Max Mosley morreu aos 81 anos (Foto: Reprodução/Reuters)

“É com grande tristeza que eu reflito sobre a morte de Max Mosley, aos 81 anos. Max teve impacto profundo na expansão do mundo do esporte a motor e, em nível pessoal, teve papel integral na ajuda para o estabelecimento das fundações da equipe Williams. Era um homem esperto e talentoso, e sua perda será profundamente sentida por todos que o conheciam”, disse.

“Conheci Max nos anos 1960, quando ele entrou no mundo do automobilismo como piloto. Preparei o carro de F2 dele e, mesmo que nunca tivesse sido o piloto mais rápido do grid, sempre foi inteligente atrás do volante. Depois de se aposentar das pistas, continuei trabalhando com Max através de sua March Engineering e operando carros cientes no começo dos anos 1970 sob a marca de Frank Williams Racing Cars. Eu voltaria a colocar um chassi March na pista já depois de fundar a Williams, em 1977, com Patrick Neve fazendo a primeira largada da equipe no GP da Espanha daquele ano”, recordou.

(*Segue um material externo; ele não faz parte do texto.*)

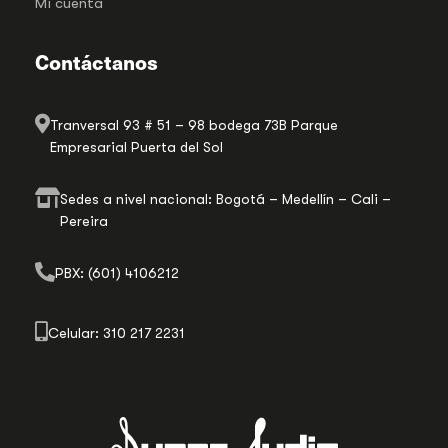
Mi cuenta
Contáctanos
Tranversal 93 # 51 – 98 bodega 73B Parque
Empresarial Puerta del Sol
Sedes a nivel nacional: Bogotá – Medellín – Cali –
Pereira
PBX: (601) 4106212
Celular: 310 217 2231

“A morte de Max me atinge particularmente, dado o papel dele na origem da Williams, conforme o time celebrou sua corrida 750 no GP do último fim de semana, em Mônaco. É justo dizer que não chegaríamos onde chegamos sem a ajuda de Max naqueles primeiros dias, e serei grato a ele para sempre por isso”, garantiu.

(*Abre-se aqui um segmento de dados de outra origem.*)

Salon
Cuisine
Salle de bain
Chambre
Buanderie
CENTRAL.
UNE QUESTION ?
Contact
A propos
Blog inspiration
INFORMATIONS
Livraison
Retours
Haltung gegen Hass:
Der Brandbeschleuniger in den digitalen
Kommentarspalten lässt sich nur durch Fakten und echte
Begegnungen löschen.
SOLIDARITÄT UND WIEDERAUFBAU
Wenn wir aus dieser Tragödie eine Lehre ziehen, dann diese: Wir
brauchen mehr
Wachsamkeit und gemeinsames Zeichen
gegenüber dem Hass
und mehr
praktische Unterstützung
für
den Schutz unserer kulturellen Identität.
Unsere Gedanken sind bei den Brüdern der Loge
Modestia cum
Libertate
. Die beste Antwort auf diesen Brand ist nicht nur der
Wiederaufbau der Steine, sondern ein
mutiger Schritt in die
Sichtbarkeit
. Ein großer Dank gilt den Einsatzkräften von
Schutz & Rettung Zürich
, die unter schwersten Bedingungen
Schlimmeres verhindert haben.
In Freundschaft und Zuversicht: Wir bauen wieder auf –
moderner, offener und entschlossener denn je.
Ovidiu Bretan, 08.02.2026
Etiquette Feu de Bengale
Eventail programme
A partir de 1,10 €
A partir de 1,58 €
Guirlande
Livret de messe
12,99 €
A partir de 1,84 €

“Apesar de seu sucesso como construtor de chassi, sua perspicácia política sempre foi clara e tive toda confiança na criação da Associação de Construtores da Fórmula 1 [FOCA], em 1974, com Max, eu mesmo, Bernie Ecclestone, Colin Chapman, Teddy Mayer e Ken Tyrrell como membros fundadores. A habilidade política de Max teve impacto profundo não apenas na F1, mas em todo o esporte a motor e na segurança das estradas, quando foi presidente da FIA. Como dono de equipe, sempre lidei com ele nessa posição [presidente da FIA] e, mesmo que nem sempre estivéssemos na mesma página em todos os assuntos, ele sempre estava disposto a ter uma conversa franca e um debate de opiniões. Liderou o esporte para uma nova era neste período, uma era caracterizada pela evolução da segurança e inovações tecnológicas. E, por isso, sempre será lembrado com carinho”, garantiu.

“Meus pensamentos e aqueles da família Williams estão com sua família e amigos neste momento difícil”, finalizou.

Aos 79 anos de idade, Williams não tem mais conexão direta com a Fórmula 1 após a venda da equipe, no ano passado. Por questões de saúde, já não atuava como chefe de fato há quase dez anos.